= EXERCISE =
Print, exactly as they appear in the listing below, the lines from the line with "Inteligência artificial da" to the line with "レイク 最短即日融資をご希望の場合、21時（日曜日は18時）までのご契約", with both end lines kept.

= DATA IN THIS EXERCISE =
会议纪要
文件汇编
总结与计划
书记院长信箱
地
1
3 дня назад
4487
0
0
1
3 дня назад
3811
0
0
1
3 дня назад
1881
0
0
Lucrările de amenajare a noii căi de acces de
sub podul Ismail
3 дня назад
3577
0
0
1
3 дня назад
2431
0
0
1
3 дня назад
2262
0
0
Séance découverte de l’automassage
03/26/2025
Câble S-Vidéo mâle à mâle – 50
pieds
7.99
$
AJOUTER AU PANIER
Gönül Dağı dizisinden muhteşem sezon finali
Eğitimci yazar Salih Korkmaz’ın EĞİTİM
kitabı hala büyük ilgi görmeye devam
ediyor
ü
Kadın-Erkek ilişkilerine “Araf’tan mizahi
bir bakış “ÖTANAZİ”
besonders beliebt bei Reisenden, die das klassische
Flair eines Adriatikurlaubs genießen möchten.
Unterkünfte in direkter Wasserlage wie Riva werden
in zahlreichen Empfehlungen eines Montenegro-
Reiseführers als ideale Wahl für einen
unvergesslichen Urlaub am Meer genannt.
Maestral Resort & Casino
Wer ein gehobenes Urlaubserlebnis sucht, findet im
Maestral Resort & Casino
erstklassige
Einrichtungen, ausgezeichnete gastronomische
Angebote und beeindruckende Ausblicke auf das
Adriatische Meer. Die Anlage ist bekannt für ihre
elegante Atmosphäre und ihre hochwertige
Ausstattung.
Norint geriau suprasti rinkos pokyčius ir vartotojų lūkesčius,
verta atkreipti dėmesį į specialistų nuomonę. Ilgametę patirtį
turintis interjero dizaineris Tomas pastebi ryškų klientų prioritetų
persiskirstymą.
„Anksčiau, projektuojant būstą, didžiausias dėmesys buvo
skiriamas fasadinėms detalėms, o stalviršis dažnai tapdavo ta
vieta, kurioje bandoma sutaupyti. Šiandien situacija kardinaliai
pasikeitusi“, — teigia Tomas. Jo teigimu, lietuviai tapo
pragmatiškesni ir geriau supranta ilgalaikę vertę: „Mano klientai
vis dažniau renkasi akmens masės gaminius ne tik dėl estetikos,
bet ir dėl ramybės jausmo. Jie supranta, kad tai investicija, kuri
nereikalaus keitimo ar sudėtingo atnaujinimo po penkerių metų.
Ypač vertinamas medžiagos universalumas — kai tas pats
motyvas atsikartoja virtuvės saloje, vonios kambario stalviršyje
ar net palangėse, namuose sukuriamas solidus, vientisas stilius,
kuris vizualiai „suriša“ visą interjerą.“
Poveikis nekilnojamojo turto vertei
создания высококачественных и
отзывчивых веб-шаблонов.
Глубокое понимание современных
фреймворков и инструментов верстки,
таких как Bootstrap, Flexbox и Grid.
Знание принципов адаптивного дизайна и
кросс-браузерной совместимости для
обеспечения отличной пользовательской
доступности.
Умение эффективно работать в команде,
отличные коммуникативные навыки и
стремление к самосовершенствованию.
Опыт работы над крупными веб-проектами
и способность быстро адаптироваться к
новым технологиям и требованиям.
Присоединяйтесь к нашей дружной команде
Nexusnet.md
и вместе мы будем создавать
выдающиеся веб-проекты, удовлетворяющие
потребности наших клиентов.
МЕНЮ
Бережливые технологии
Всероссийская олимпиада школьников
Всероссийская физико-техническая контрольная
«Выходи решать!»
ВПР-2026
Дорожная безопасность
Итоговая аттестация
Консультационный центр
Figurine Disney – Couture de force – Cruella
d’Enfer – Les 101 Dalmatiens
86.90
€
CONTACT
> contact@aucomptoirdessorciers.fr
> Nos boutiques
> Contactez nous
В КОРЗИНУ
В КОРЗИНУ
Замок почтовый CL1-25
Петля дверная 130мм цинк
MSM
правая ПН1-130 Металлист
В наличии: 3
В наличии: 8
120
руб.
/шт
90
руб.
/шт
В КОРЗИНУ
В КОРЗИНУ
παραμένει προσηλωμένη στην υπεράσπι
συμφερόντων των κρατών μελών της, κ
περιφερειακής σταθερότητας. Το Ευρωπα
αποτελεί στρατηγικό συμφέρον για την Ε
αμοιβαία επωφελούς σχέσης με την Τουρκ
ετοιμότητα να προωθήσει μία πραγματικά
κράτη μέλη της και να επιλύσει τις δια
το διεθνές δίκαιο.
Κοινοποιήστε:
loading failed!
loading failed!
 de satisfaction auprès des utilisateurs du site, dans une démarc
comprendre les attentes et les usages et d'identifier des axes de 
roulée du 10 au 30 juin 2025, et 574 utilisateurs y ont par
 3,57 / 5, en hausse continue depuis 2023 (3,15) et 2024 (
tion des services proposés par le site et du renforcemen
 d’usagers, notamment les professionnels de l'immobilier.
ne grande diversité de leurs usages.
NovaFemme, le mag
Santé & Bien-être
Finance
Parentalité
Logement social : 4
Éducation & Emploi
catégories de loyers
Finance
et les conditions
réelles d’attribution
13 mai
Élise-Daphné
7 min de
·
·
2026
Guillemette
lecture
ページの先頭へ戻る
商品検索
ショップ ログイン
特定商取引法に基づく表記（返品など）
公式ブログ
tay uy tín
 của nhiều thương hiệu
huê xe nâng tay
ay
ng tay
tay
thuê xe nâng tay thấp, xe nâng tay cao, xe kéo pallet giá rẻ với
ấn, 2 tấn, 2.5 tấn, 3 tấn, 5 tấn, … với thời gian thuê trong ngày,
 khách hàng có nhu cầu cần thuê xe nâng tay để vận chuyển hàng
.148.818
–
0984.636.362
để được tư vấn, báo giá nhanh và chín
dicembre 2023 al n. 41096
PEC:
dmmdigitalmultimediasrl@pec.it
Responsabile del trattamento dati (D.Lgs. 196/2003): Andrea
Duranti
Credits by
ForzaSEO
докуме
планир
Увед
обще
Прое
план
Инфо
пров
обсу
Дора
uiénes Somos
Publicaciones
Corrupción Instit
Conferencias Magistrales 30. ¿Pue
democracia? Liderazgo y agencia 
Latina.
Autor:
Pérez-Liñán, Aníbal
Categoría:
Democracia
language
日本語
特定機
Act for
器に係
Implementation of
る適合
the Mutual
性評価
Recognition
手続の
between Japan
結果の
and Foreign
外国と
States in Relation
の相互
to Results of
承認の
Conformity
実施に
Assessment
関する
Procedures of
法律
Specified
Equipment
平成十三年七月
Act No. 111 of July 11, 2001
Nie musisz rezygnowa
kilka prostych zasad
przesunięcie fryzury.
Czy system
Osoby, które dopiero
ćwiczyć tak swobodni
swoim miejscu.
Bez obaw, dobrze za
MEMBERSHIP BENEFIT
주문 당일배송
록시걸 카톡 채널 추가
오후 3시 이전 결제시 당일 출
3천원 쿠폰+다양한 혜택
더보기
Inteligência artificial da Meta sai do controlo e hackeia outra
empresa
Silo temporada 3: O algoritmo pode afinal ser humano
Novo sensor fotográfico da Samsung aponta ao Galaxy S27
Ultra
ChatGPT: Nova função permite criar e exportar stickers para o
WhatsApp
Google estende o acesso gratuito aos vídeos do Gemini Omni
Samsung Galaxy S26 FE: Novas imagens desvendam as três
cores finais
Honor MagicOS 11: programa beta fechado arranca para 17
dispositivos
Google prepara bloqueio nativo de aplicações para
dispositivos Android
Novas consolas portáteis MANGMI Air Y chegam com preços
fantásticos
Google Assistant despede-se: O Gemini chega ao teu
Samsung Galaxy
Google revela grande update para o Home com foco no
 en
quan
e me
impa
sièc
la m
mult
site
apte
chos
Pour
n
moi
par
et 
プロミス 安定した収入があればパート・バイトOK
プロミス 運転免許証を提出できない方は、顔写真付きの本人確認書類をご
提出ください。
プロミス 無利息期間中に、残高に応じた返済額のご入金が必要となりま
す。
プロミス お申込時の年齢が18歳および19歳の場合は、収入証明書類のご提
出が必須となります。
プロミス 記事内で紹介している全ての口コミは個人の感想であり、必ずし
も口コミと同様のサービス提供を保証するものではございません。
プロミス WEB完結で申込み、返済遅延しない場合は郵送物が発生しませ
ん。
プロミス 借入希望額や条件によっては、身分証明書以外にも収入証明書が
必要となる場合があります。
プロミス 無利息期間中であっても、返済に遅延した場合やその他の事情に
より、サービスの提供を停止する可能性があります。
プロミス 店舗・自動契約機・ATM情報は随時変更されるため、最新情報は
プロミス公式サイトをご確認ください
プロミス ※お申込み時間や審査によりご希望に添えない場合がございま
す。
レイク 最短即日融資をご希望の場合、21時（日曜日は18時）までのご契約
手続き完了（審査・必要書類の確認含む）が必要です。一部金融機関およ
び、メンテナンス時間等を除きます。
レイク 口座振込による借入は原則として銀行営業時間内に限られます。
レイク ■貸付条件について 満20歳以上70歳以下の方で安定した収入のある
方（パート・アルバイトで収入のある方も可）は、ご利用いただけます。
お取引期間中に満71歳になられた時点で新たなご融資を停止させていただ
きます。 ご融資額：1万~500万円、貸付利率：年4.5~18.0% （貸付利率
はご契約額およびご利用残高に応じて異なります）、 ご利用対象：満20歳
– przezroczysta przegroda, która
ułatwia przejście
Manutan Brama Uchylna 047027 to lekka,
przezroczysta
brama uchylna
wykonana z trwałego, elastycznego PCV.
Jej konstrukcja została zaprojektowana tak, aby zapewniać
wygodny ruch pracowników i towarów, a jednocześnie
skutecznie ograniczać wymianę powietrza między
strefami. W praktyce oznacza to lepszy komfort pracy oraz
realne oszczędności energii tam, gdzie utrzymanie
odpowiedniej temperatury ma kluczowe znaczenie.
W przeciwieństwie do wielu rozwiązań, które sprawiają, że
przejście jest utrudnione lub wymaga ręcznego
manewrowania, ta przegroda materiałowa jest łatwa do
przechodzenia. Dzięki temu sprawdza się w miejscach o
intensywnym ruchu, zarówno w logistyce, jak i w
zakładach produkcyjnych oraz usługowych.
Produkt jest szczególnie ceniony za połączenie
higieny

= SOLUTION =
Inteligência artificial da Meta sai do controlo e hackeia outra
empresa
Silo temporada 3: O algoritmo pode afinal ser humano
Novo sensor fotográfico da Samsung aponta ao Galaxy S27
Ultra
ChatGPT: Nova função permite criar e exportar stickers para o
WhatsApp
Google estende o acesso gratuito aos vídeos do Gemini Omni
Samsung Galaxy S26 FE: Novas imagens desvendam as três
cores finais
Honor MagicOS 11: programa beta fechado arranca para 17
dispositivos
Google prepara bloqueio nativo de aplicações para
dispositivos Android
Novas consolas portáteis MANGMI Air Y chegam com preços
fantásticos
Google Assistant despede-se: O Gemini chega ao teu
Samsung Galaxy
Google revela grande update para o Home com foco no
 en
quan
e me
impa
sièc
la m
mult
site
apte
chos
Pour
n
moi
par
et 
プロミス 安定した収入があればパート・バイトOK
プロミス 運転免許証を提出できない方は、顔写真付きの本人確認書類をご
提出ください。
プロミス 無利息期間中に、残高に応じた返済額のご入金が必要となりま
す。
プロミス お申込時の年齢が18歳および19歳の場合は、収入証明書類のご提
出が必須となります。
プロミス 記事内で紹介している全ての口コミは個人の感想であり、必ずし
も口コミと同様のサービス提供を保証するものではございません。
プロミス WEB完結で申込み、返済遅延しない場合は郵送物が発生しませ
ん。
プロミス 借入希望額や条件によっては、身分証明書以外にも収入証明書が
必要となる場合があります。
プロミス 無利息期間中であっても、返済に遅延した場合やその他の事情に
より、サービスの提供を停止する可能性があります。
プロミス 店舗・自動契約機・ATM情報は随時変更されるため、最新情報は
プロミス公式サイトをご確認ください
プロミス ※お申込み時間や審査によりご希望に添えない場合がございま
す。
レイク 最短即日融資をご希望の場合、21時（日曜日は18時）までのご契約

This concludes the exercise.